A special memorial, called a “ghost bike,” was set up in Ottawa Park on Kenwood Avenue to pay homage to Mr. Brundage. It was an eerie bicycle painted all white. Ghost bikes are catching on internationally as a somber way to memorialize bicyclists who have been killed.

Mr. Larabee was struck and killed in 2005 in Springfield Township while he was riding home from the high school. Dr. Snedden was killed by a hit-skip driver on State Rt. 65 in Perrysburg Township in 2006, and Mr. Brundage died of head injuries in 2009 after being attacked by a teenage boy intent on stealing his bike in the Old West End.

The bicyclists said the ride was an important event for them.

Pat Squire, 75, said she had been riding for 35 years. She said she knew Mr. Brundage and wanted to honor him. She was accompanied by her husband Ray, who is 80.

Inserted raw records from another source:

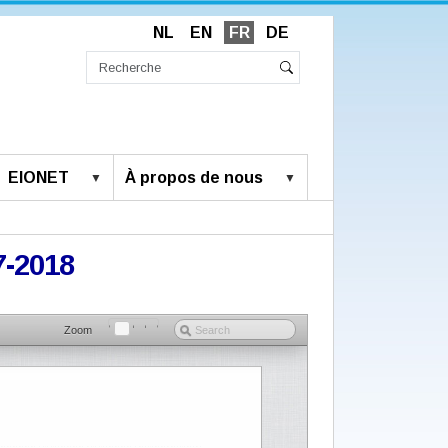
NL
EN
FR
DE
Chercher
par
Recherche
Rechercher
avancée…
EIONET
À propos de nous
7-2018
Zoom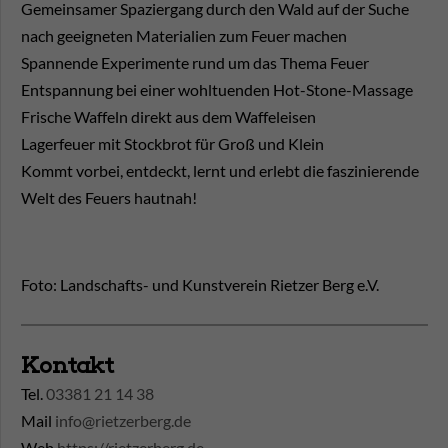
Gemeinsamer Spaziergang durch den Wald auf der Suche
nach geeigneten Materialien zum Feuer machen
Spannende Experimente rund um das Thema Feuer
Entspannung bei einer wohltuenden Hot-Stone-Massage
Frische Waffeln direkt aus dem Waffeleisen
Lagerfeuer mit Stockbrot für Groß und Klein
Kommt vorbei, entdeckt, lernt und erlebt die faszinierende
Welt des Feuers hautnah!
Foto: Landschafts- und Kunstverein Rietzer Berg e.V.
Kontakt
Tel.
03381 21 14 38
Mail
info@rietzerberg.de
Web
https://rietzerberg.de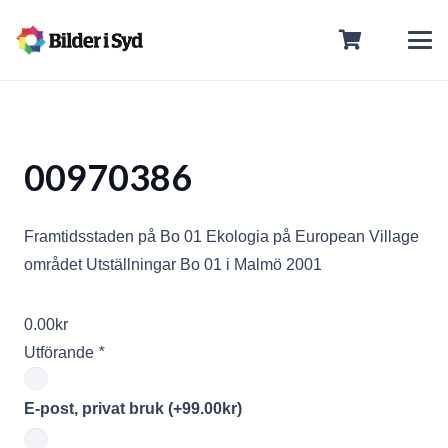
00970386
Framtidsstaden på Bo 01 Ekologia på European Village
området Utställningar Bo 01 i Malmö 2001
0.00
kr
Utförande
*
E-post, privat bruk
(+
99.00
kr
)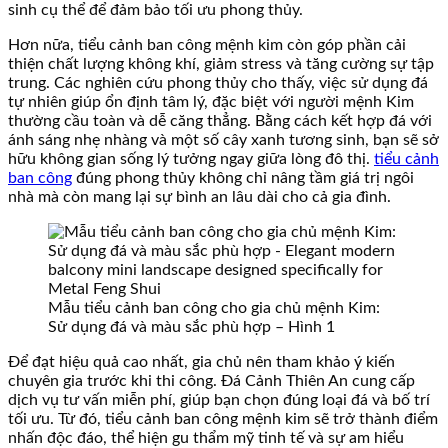
sinh cụ thể để đảm bảo tối ưu phong thủy.
Hơn nữa, tiểu cảnh ban công mệnh kim còn góp phần cải
thiện chất lượng không khí, giảm stress và tăng cường sự tập
trung. Các nghiên cứu phong thủy cho thấy, việc sử dụng đá
tự nhiên giúp ổn định tâm lý, đặc biệt với người mệnh Kim
thường cầu toàn và dễ căng thẳng. Bằng cách kết hợp đá với
ánh sáng nhẹ nhàng và một số cây xanh tương sinh, bạn sẽ sở
hữu không gian sống lý tưởng ngay giữa lòng đô thị.
tiểu cảnh
ban công
đúng phong thủy không chỉ nâng tầm giá trị ngôi
nhà mà còn mang lại sự bình an lâu dài cho cả gia đình.
Mẫu tiểu cảnh ban công cho gia chủ mệnh Kim:
Sử dụng đá và màu sắc phù hợp – Hình 1
Để đạt hiệu quả cao nhất, gia chủ nên tham khảo ý kiến
chuyên gia trước khi thi công. Đá Cảnh Thiên An cung cấp
dịch vụ tư vấn miễn phí, giúp bạn chọn đúng loại đá và bố trí
tối ưu. Từ đó, tiểu cảnh ban công mệnh kim sẽ trở thành điểm
nhấn độc đáo, thể hiện gu thẩm mỹ tinh tế và sự am hiểu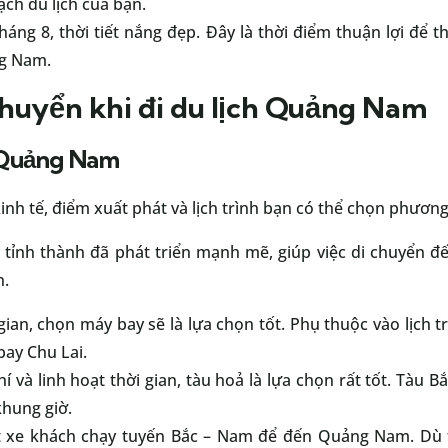
ch du lịch của bạn.
áng 8, thời tiết nắng đẹp. Đây là thời điểm thuận lợi để
ng Nam.
huyển khi đi du lịch Quảng Nam
 Quảng Nam
nh tế, điểm xuất phát và lịch trình bạn có thể chọn phương
c tỉnh thành đã phát triển mạnh mẽ, giúp việc di chuyển
h.
gian, chọn máy bay sẽ là lựa chọn tốt. Phụ thuộc vào lịch t
ay Chu Lai.
hí và linh hoạt thời gian, tàu hoả là lựa chọn rất tốt. Tàu
hung giờ.
 xe khách chạy tuyến Bắc – Nam để đến Quảng Nam. Dù th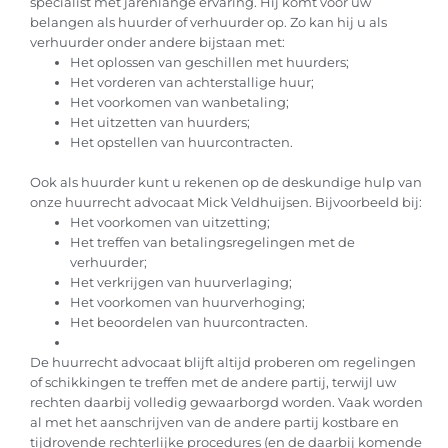
specialist met jarenlange ervaring. Hij komt voor uw
belangen als huurder of verhuurder op. Zo kan hij u als
verhuurder onder andere bijstaan met:
Het oplossen van geschillen met huurders;
Het vorderen van achterstallige huur;
Het voorkomen van wanbetaling;
Het uitzetten van huurders;
Het opstellen van huurcontracten.
Ook als huurder kunt u rekenen op de deskundige hulp van
onze huurrecht advocaat Mick Veldhuijsen. Bijvoorbeeld bij:
Het voorkomen van uitzetting;
Het treffen van betalingsregelingen met de
verhuurder;
Het verkrijgen van huurverlaging;
Het voorkomen van huurverhoging;
Het beoordelen van huurcontracten.
De huurrecht advocaat blijft altijd proberen om regelingen
of schikkingen te treffen met de andere partij, terwijl uw
rechten daarbij volledig gewaarborgd worden. Vaak worden
al met het aanschrijven van de andere partij kostbare en
tijdrovende rechterlijke procedures (en de daarbij komende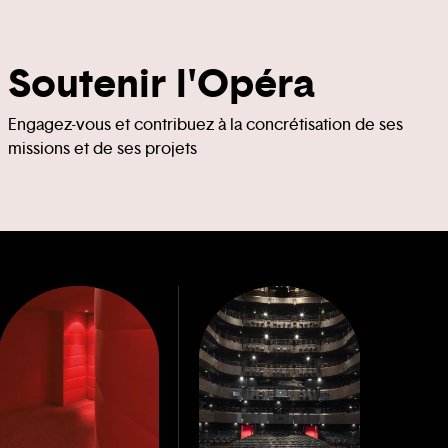
Soutenir l'Opéra
Engagez-vous et contribuez à la concrétisation de ses
missions et de ses projets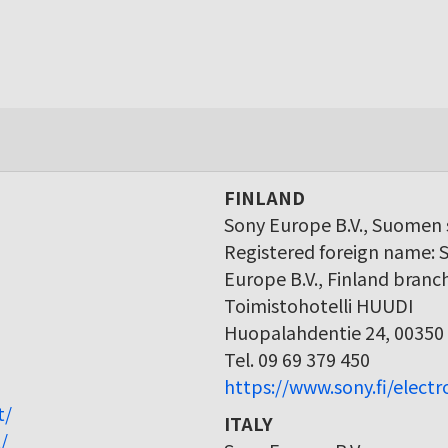
FINLAND
Sony Europe B.V., Suomen s
Registered foreign name: 
Europe B.V., Finland branc
Toimistohotelli HUUDI
Huopalahdentie 24, 00350 
Tel. 09 69 379 450
https://www.sony.fi/elect
t/
ITALY
/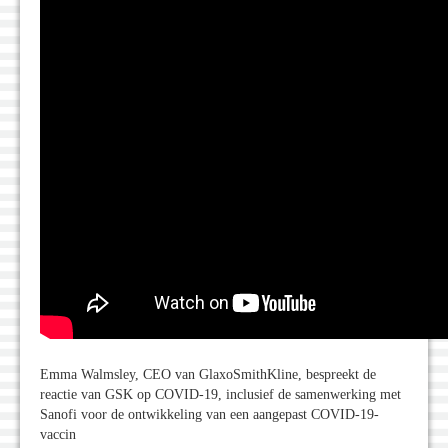
Emma Walmsley, CEO van GlaxoSmithKline, bespreekt de
reactie van GSK op COVID-19, inclusief de samenwerking met
Sanofi voor de ontwikkeling van een aangepast COVID-19-
vaccin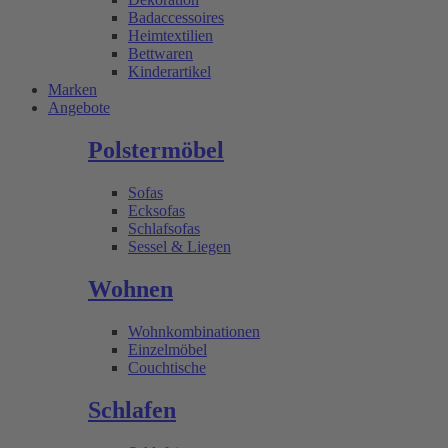
Badaccessoires
Heimtextilien
Bettwaren
Kinderartikel
Marken
Angebote
Polstermöbel
Sofas
Ecksofas
Schlafsofas
Sessel & Liegen
Wohnen
Wohnkombinationen
Einzelmöbel
Couchtische
Schlafen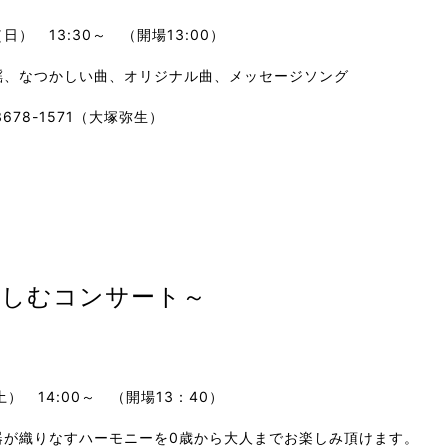
（日） 13:30～ （開場13:00）
謡、なつかしい曲、オリジナル曲、メッセージソング
0-3678-1571（大塚弥生）
楽しむコンサート～
土） 14:00～ （開場13：40）
器が織りなすハーモニーを0歳から大人までお楽しみ頂けます。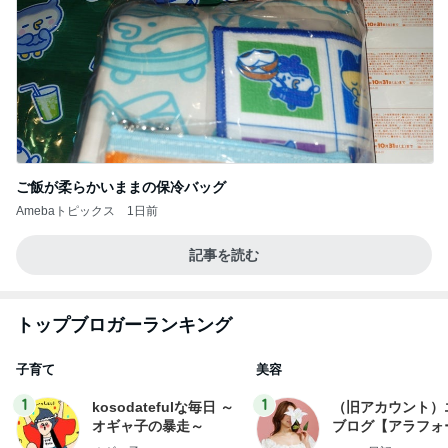
ご飯が柔らかいままの保冷バッグ
Amebaトピックス
1日前
記事を読む
トップブロガーランキング
子育て
美容
1
1
kosodatefulな毎日 ～
（旧アカウント）
オギャ子の暴走～
ブログ【アラフォ
社売却セカンドラ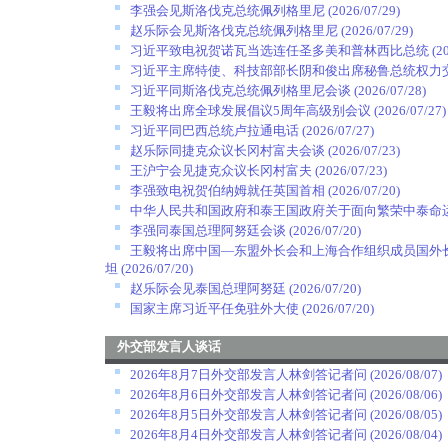
李强会见斯洛伐克总统佩列格里尼
(2026/07/29)
赵乐际会见斯洛伐克总统佩列格里尼
(2026/07/29)
习近平致电祝贺诺瓦当选连任圣多美和普林西比总统
(2
习近平主席特使、科技部部长阴和俊出席秘鲁总统权力
习近平同斯洛伐克总统佩列格里尼会谈
(2026/07/28)
王毅将出席全球发展倡议5周年高级别会议
(2026/07/27)
习近平同巴西总统卢拉通电话
(2026/07/27)
赵乐际同捷克众议长冈村富夫会谈
(2026/07/23)
王沪宁会见捷克众议长冈村富夫
(2026/07/23)
李强致电祝贺伯纳姆就任英国首相
(2026/07/20)
中华人民共和国政府和泰王国政府关于面向繁荣中泰命
李强同泰国总理阿努廷会谈
(2026/07/20)
王毅将出席中国—东盟外长会和上海合作组织成员国外
坦
(2026/07/20)
赵乐际会见泰国总理阿努廷
(2026/07/20)
国家主席习近平任免驻外大使
(2026/07/20)
外交部发言人谈话
2026年8月7日外交部发言人林剑答记者问
(2026/08/07)
2026年8月6日外交部发言人林剑答记者问
(2026/08/06)
2026年8月5日外交部发言人林剑答记者问
(2026/08/05)
2026年8月4日外交部发言人林剑答记者问
(2026/08/04)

Another rider, Mathew Naujock, said he was clubbed on the head with a bottle during an attack by a gang on Scottwood Avenue while riding home from work one night in September.

He was stunned but not seriously hurt in the attack, and said he wanted to show his determination to keep cycling and support his fellow riders. His bike was a fancy three-wheel “trike” with two wheels in front.

Mark Armstrong rode his bike to UT from his home in Maumee. He said he joined the ride in honor of a friend who was killed while riding his bike in 2006.

The friend, he said, was Christian Burkhart of Portage, Ohio, and his death served as a cautionary lesson that fatal accidents are not always the fault of a motorist. Mr. Burkhart, 20, was killed in Fulton County’s Amboy Township when he ran a stop sign on North Fulton Lucas Road and collided with a tractor-trailer.

“That could happen to any of us,” Mr. Armstrong said. “That’s why this ride is important. It brings rider awareness.”